- Opening Delimiter -

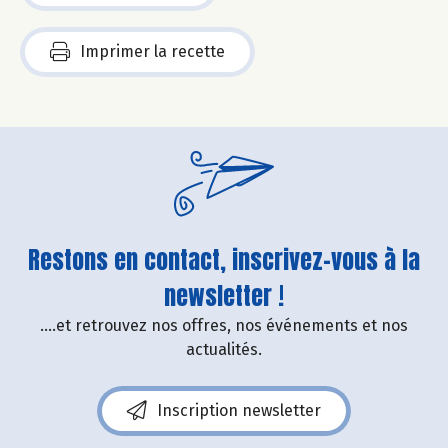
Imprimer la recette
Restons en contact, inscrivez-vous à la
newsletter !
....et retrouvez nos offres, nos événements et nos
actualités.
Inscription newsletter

- Closing Delimiter -

» **ACTIVITY**
From the line that contains "Restons en contact, inscrivez-vous à la" through the last line of the records above, copy every line exactly and leave out the rest.

» **ANSWER TO THIS PROBLEM**
Restons en contact, inscrivez-vous à la
newsletter !
....et retrouvez nos offres, nos événements et nos
actualités.
Inscription newsletter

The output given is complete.